# TRY IT
Only the lines that hold the word "системе" are wanted from this listing.

# MATERIAL SHOWN

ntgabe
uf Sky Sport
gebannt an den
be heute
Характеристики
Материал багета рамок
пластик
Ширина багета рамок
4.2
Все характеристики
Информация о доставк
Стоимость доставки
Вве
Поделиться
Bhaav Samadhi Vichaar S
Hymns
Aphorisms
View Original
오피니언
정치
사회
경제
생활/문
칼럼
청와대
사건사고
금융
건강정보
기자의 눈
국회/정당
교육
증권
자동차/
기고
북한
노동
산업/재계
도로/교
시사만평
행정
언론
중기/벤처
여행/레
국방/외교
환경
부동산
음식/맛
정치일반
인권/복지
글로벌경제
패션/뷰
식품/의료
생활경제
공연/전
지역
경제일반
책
...
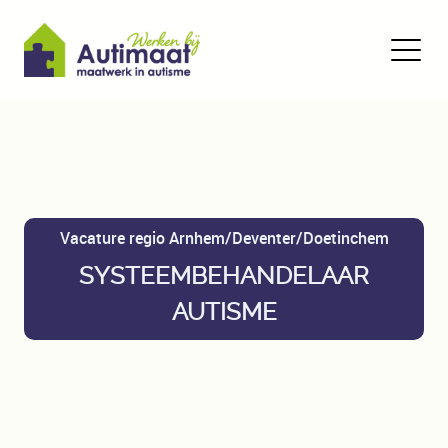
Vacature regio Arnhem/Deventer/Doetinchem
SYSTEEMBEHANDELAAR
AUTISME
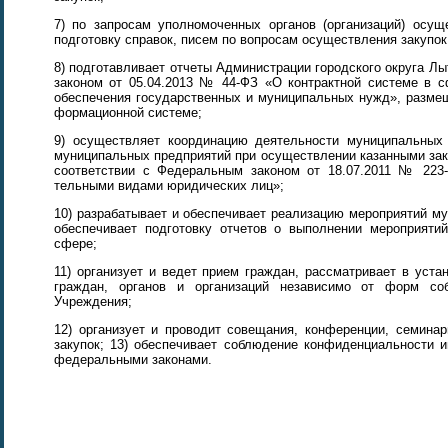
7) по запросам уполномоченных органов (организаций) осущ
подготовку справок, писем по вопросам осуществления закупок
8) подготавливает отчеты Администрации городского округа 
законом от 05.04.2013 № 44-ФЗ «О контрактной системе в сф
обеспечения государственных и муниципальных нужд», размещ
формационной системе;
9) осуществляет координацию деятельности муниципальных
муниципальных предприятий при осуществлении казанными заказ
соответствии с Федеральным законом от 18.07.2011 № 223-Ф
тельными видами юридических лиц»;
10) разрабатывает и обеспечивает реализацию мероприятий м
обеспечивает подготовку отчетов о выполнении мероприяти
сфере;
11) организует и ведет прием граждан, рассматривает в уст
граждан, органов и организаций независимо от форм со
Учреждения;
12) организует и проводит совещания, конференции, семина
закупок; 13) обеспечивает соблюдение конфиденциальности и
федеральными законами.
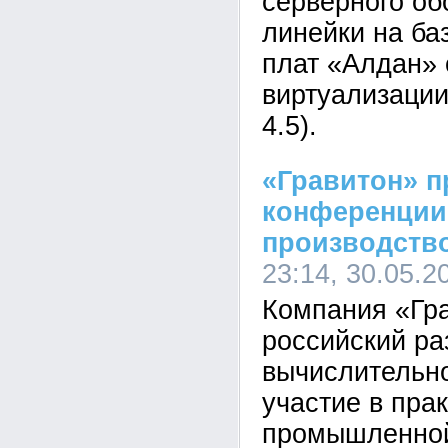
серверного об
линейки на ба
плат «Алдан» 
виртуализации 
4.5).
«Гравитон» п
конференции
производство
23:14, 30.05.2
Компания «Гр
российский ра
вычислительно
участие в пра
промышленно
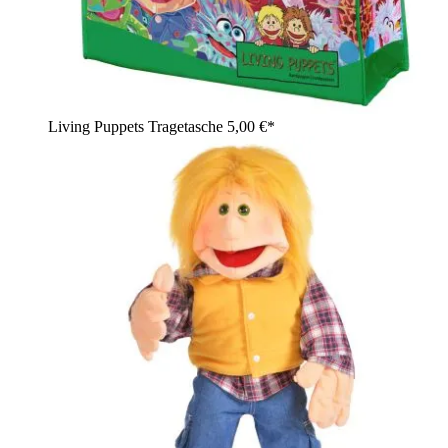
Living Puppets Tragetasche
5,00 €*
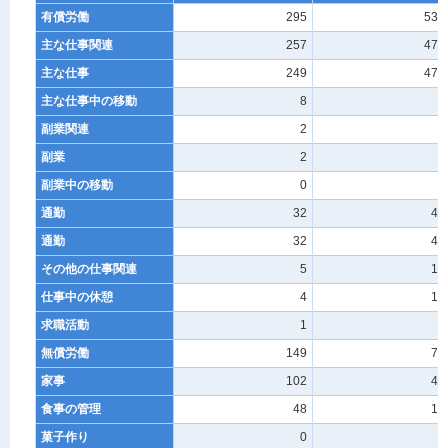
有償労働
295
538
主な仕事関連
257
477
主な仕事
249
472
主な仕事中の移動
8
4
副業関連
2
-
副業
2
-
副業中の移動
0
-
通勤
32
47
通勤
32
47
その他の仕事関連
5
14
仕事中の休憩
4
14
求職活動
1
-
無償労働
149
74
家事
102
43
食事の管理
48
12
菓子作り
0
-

# YOUR SOLUTION
законом от 05.04.2013 № 44-ФЗ «О контрактной системе в сф
формационной системе;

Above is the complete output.